Kann ja nicht sein, dass mein Browser regelmäßig / täglich derartige Verbindungen ganz öffentlich im Verlauf dokumentiert aufbaut, und das trotz Popupblocker und Adblock, wenn ich da doch gar nichts angeklickt habe.

Es gibt einige Threads mit dem Thema bei Mac Usern (Ich hab Win8.1), aber die Diskussionen waren leider auch nicht erhellend. Viele vermuteten auch dort natürlich sofort Malware, aber ein Befund / Lösung wurde dort nie gepostet. 
Es drängte sich der Gedanke auf, dass die sowieso alle keine Ahnung hatten.
Aber das Problem bleibt, ich will wissen woher dieses Verhalten kommt und wie man das grundsätzlich unterbinden kann.


----------



## Trasherkoch (26. November 2014)

*AW: Ungewünschte Verbindung zu hXXps://syndication.twitter.com/i/jot*

hallo,

schon mal alle coockies gelöscht?


----------



## Dooma (26. November 2014)

*AW: Ungewünschte Verbindung zu hXXps://syndication.twitter.com/i/jot*

Ja, Cookies, Verlauf, Alles.


----------



## Trasherkoch (26. November 2014)

*AW: Ungewünschte Verbindung zu hXXps://syndication.twitter.com/i/jot*

Zertifikate schon mal angeschaut?


----------



## Trasherkoch (26. November 2014)

*AW: Ungewünschte Verbindung zu hXXps://syndication.twitter.com/i/jot*

vielleicht hilft ja malwarebytes und ccleaner? (ccleaner nicht nur programme sondern auch registry scan)
alle add-ons die deaktiviert sind, deinstallieren.


----------



## tripod (26. November 2014)

*AW: Ungewünschte Verbindung zu hXXps://syndication.twitter.com/i/jot*

hallo,

schon mal spybot/adwcleaner drüber laufen lassen?
(wobei das keine neuinstallation ersetzt, falls du dir malware eingefangen hast!)


----------



## Dipsy2.0 (26. November 2014)

*AW: Ungewünschte Verbindung zu hXXps://syndication.twitter.com/i/jot*

malwarebytes der tipp vom Trasherkoch der bringts


----------



## Dooma (26. November 2014)

*AW: Ungewünschte Verbindung zu hXXps://syndication.twitter.com/i/jot*

Malwarebytes lässt mein Gdata nicht zu, wandert sofort in die Quarantäne. Außerdem hat das nen eigenen Rootkit Scanner. Hab schon vom USB Stick gebootet und Scan laufen lassen. System scheint clean.
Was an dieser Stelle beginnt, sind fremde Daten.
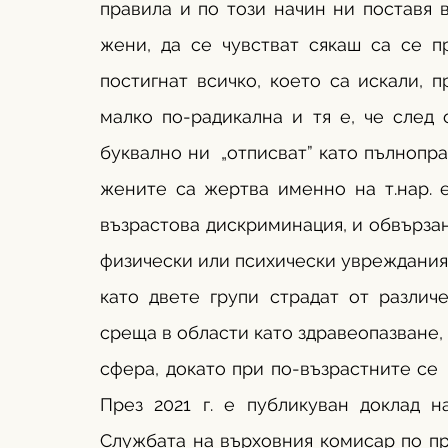
правила и по този начин ни поставя в
жени, да се чувстват сякаш са се п
постигнат всичко, което са искали, п
малко по-радикална и тя е, че след 
буквално ни  „отписват” като пълнопра
жените са жертва именно на т.нар. 
възрастова дискриминация, и обвързан
физически или психически увреждания.
като двете групи страдат от различ
среща в области като здравеопазване, 
сфера, докато при по-възрастните се 
През 2021 г. е публикуван доклад н
Службата на върховния комисар по пр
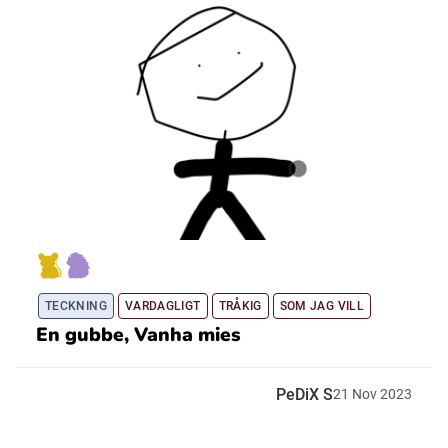
TECKNING
VARDAGLIGT
TRÅKIG
SOM JAG VILL
En gubbe, Vanha mies
PeDiX S
21
Nov
2023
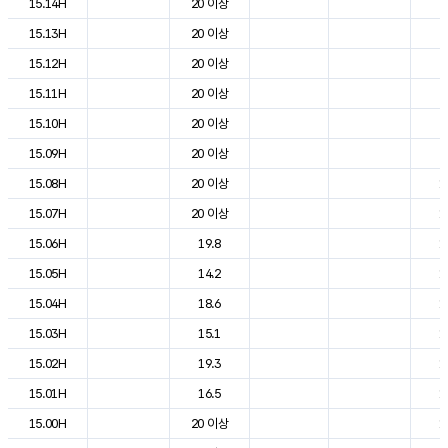
15.14H
20 이상
2
15.13H
20 이상
2
15.12H
20 이상
2
15.11H
20 이상
2
15.10H
20 이상
2
15.09H
20 이상
2
15.08H
20 이상
1
15.07H
20 이상
1
15.06H
19.8
1
15.05H
14.2
1
15.04H
18.6
1
15.03H
15.1
1
15.02H
19.3
1
15.01H
16.5
1
15.00H
20 이상
1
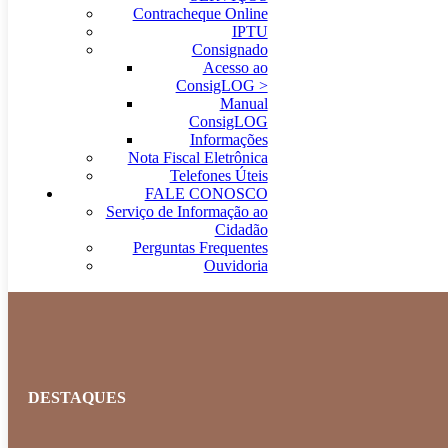
Contracheque Online
IPTU
Consignado
Acesso ao
ConsigLOG >
Manual
ConsigLOG
Informações
Nota Fiscal Eletrônica
Telefones Úteis
FALE CONOSCO
Serviço de Informação ao
Cidadão
Perguntas Frequentes
Ouvidoria
DESTAQUES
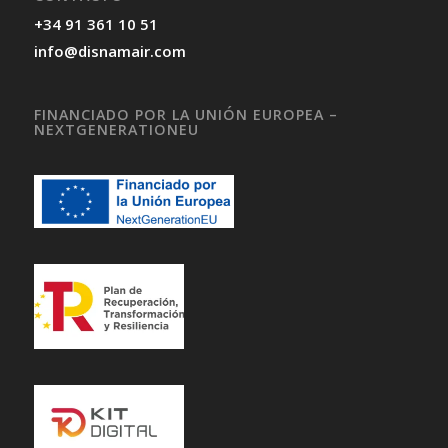
+34 91 361 10 51
info@disnamair.com
FINANCIADO POR LA UNIÓN EUROPEA –
NEXTGENERATIONEU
Zertifikate hab ich drüber geguckt, hab aber Keines gefunden was merkwürdig aussah, aber damit kenn ich mich nicht ganz so aus. Was ist denn der mögliche Schmu mit Zertifikaten?

Spybot kann ich heute abend mal runterladen, hab ich ewig nimmer benutzt.

Addons sind nur die Standard addons und Deaktiviert ist nur Shockwave und der Java SSV Helper. Beides brauch ich nicht als Addon, aber wohl als Programm.


----------



## Brexzidian7794 (26. November 2014)

*AW: Ungewünschte Verbindung zu hXXps://syndication.twitter.com/i/jot*

Also ich würde mal das versuchen Reparieren oder Neuinstallieren(durch deaktivieren bzw.aktivieren) von Internet Explorer in Windows .Wenn alles andere nicht helfen sollte.Allerdings werden alle persönlich zuvor eingestellte Einstellungen zurück gesetzt.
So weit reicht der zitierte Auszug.